I had been feeling a little uninspired in my reading lately and then realized that, apart from research for my Paul book, I hadn’t really been engaging biblical studies too much.  I did some reading in that area this month and remembered how much I love it.  For whatever reason, I just really enjoy that genre.  Some good reading this month.  Reviews are also longer this month, but that’s not a bad thing, in my opinion.
1. Jesus, Paul, and Power: Rhetoric, Ritual, and Metaphor in Ancient Mediterranean Christianity by Rick F. Talbott (2010).
Many thanks to the kind folks at Wipf and Stock for this review copy.
Within this book, Rick Talbott “explores how Jesus and Paul responded to and used power to address various issues of conflict in their own communities” (p2).  Over against prior scholars, that have tended to defend one of two poles — on one side arguing that Jesus and Paul exercised a dominating form of “power-over” others and, on the other side, that Jesus and Paul empowered others by sharing “power-with,” Talbott proposes a more nuanced third alternative.  In order to engage in such a study, Talbott employs an interdisciplinary, cross-cultural methodology that relies especially upon social-scientific, feminist, rhetorical, and postcolonial criticisms.  All of this is explained in the first chapter.  The next two chapters are devoted to Jesus, the fourth and fifth chapters focus on Paul, and the final section is a conclusion that highlights some of the similarities and differences regarding the ways in which Jesus and Paul responded to and used power.
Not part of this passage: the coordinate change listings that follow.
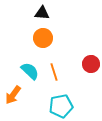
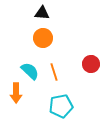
orange arrow: moved 3 px right, 2 px up; rotated 36 degrees counterclockwise
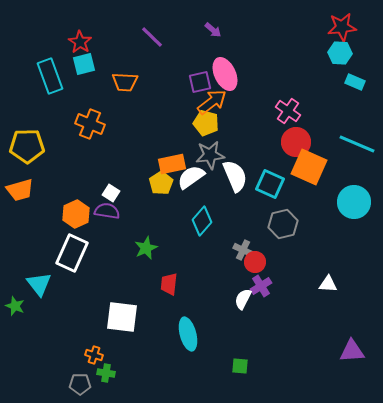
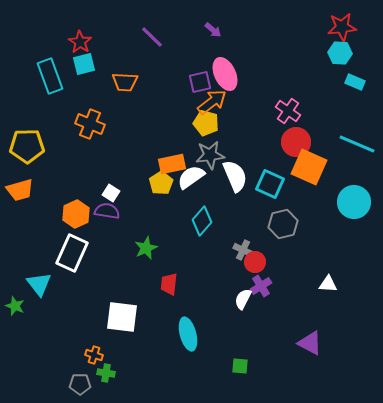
purple triangle at (352, 351): moved 42 px left, 8 px up; rotated 32 degrees clockwise
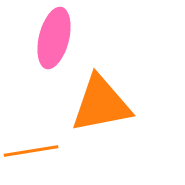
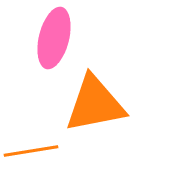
orange triangle: moved 6 px left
Within the section about Jesus, Talbott pushes back against, and enriches, multiple streams of scholarship.  First of all, Talbott pushes back against the now dated form of Conservative or traditional Jesus scholarship that sees Jesus as divorced from any economic or political interests or actions.  Jesus, as has now been firmly established in New Testament scholarship, was a member of an oppressed minority who embraced the interests of other oppressed people and gave his life in a struggle against the death-dealing powers and institutions of his day — notably the imperial colonizing force of Rome and the base of Jewish power that was rooted at the Jerusalem temple, which was working hand-in-glove with Rome to profit themselves and oppress the people.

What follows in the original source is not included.